Auf der Piazza Domitian, einem markanten römischen Platz im Zentrum der Stadt, stießen die Forscher auf die Überreste eines auf älteren spätantiken Gebäuden errichteten Viertels. „Der ursprünglich große römische Platz wurde in der Spätantike von Geschäften und Werkstätten überbaut“, sagt Ladstätter. Die Strukturen lagen unter einer dicken Brandschicht, weshalb sie überraschend gut erhalten waren, berichtet das Team. Bisher wurde ein kleines Gebäude bestehend aus mehreren Geschäftsräumen auf einer Fläche von etwa 170 Quadratmetern enthüllt.
Ein Einblick in die frühbyzantinische Lebenswelt
Einzelne Räume in diesem Block sind bis zu einer Höhe von 3,4 Metern erhalten und teilweise mit Hausrat gefüllt. „Überraschend waren auch der genaue Zeitpunkt der Zerstörung und die daraus resultierenden Folgen für die Stadtgeschichte“, sagt Ladstätter. Der gesamte Gebäudekomplex stand wahrscheinlich bis 614/615 in voller Blüte, wie datierte Münzen belegen. Die Brandschicht markiert dann das Ende, das offenbar plötzlich über ein Viertel brach. Anscheinend wurde fast nichts mitgenommen: Unter den Schichten kam ein reichhaltiges Inventar zum Vorschein. Archäologen fanden Tausende von Tonscherben, Reste verschiedener Nahrungsmittel und mit gesalzener Makrele gefüllte Amphoren. Besonders spektakulär sind die vier passenden Goldmünzen und mehrere Kassen mit über 700 Kupfermünzen.

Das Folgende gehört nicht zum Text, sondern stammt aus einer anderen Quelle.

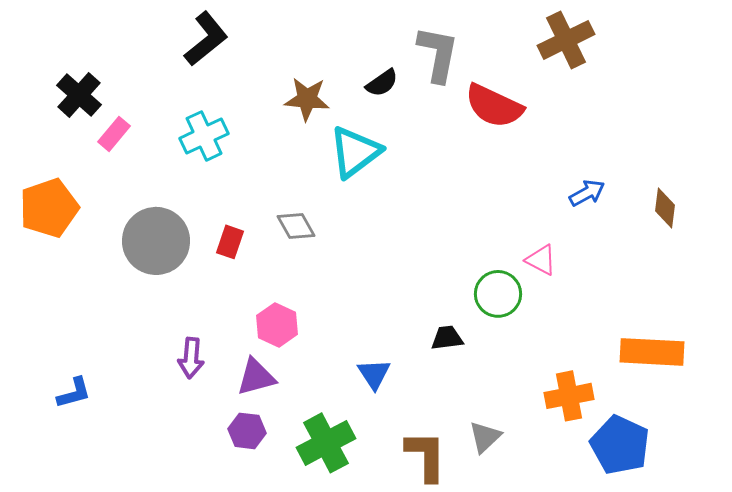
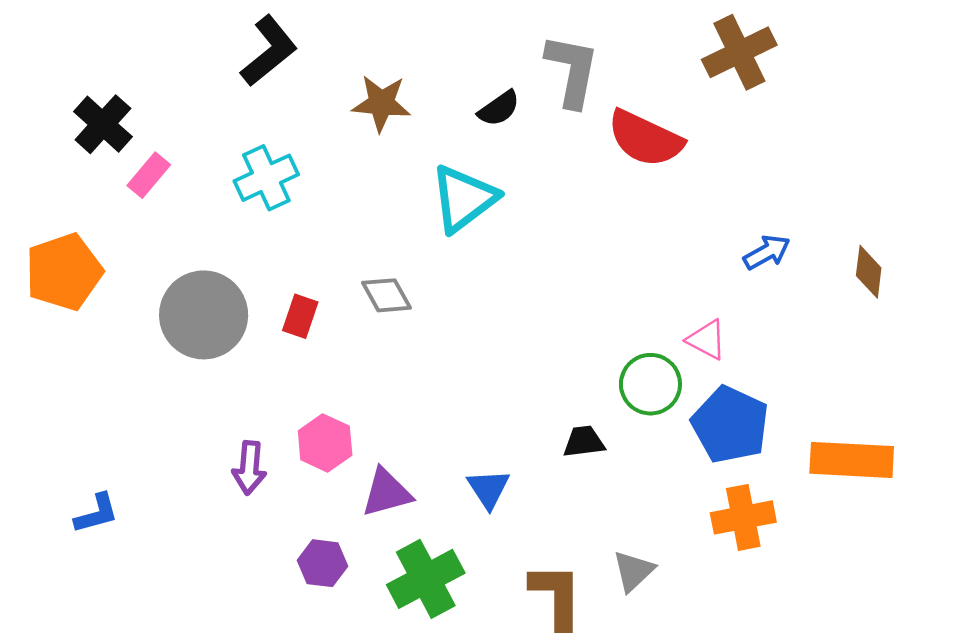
brown star: (307, 99) -> (381, 103), moved
pink hexagon: (277, 325) -> (325, 443), moved
purple triangle: (256, 377) -> (387, 493), moved
blue pentagon: (620, 445) -> (730, 425), moved

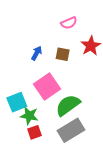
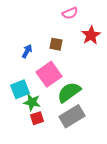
blue arrow: (37, 53) -> (27, 51), moved
brown square: (63, 54) -> (56, 44), moved

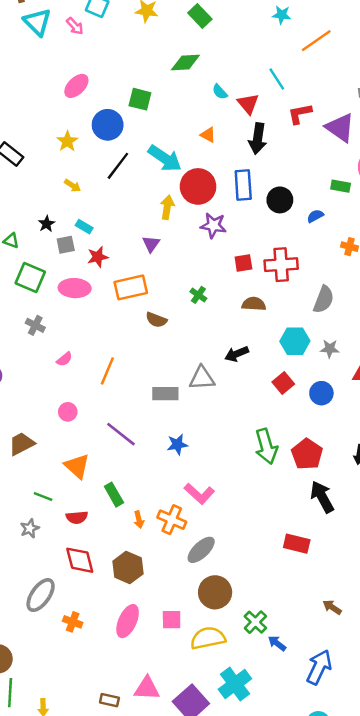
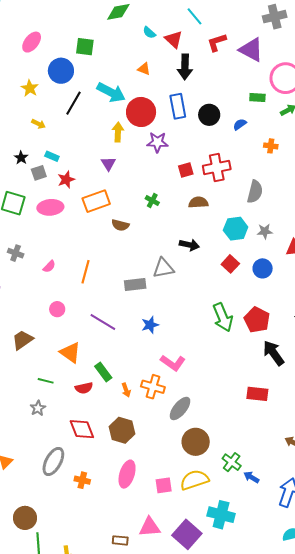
gray cross: (35, 325) -> (16, 253), moved
black arrow: (237, 354) -> (189, 245), turned -138
red semicircle: (77, 517) -> (84, 388), moved
pink square: (172, 620) -> (164, 485), moved
cyan cross: (235, 684) -> (221, 515), turned -32

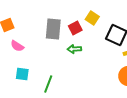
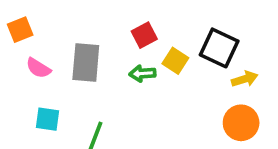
yellow square: (92, 18) -> (175, 61), moved
gray rectangle: (53, 29) -> (86, 63), moved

Die bisher ausgegrabenen Räume wurden von Archäologen als Kochstube, Vorratsraum, Wirtshaus und Werkstatt mit angrenzendem Verkaufsraum identifiziert. Es gab noch ein weiteres Highlight: Das Team stieß auf die Überreste eines Ladens, in dem Lampen und Pilgerand verkauft wurden

enken bot den Gästen die Stadt, die bei der Christianisierung eine wichtige Rolle gespielt hatte. Einzigartig sind etwa 600 kleine Pilgerfläschchen, die hier an Pilger verkauft wurden und um den Hals getragen werden konnten. „Die Funde an der Ausgrabungsstätte von Ephesus sind spektakulär und in ihrer Bedeutung nicht zu überschätzen. Die Auswertung der Funde liefert viele neue Erkenntnisse über Zeitpunkt und Hintergründe der plötzlichen Zerstörung“, sagt Heinz Faßmann von der ÖAW.
Hinweise zur Stadtentwicklung
Wie das Team betont, geben die Funde auch Aufschluss über die Geschichte und Entwicklung der Stadt: „Die archäologischen Funde zeigen uns einen gewaltigen Brand, der plötzlich, dramatisch und bedeutsam gewesen sein muss“, sagt Ladstätter. Wissenschaftler halten ein Erdbeben für unwahrscheinlich. Weil die Wände nicht verschoben und die Böden nicht gekrümmt sind. Forscher fanden jedoch Pfeilspitzen und Rohrköpfe, die von militärischen Konflikten zeugen. Das passe dazu, dass Münzen, die etwa zur gleichen Zeit in der Nachbarstadt Sardes gefunden wurden, ebenfalls Zerstörungen zeigten. Sie wurden bereits mit möglichen Angriffen der persischen Sassaniden im Westen Kleinasiens in Verbindung gebracht. Neue Erkenntnisse stützen nun diese Annahme.
“Obwohl bereits archäologisch beobachtet werden konnte, dass Ephesus im 7. Jahrhundert dramatisch kleiner wurde und der Lebensstandard deutlich sank, waren die Gründe dafür nicht klar.” Auch der Münzumlauf brach stark ein und fiel auf ein deutlich niedrigeres Niveau. als in früheren Jahrhunderten. „Dieser Wendepunkt in der Geschichte der Stadt Ephesos muss wohl mit den Sasanidenkriegen in Verbindung gebracht werden“, sagt Ladstätter.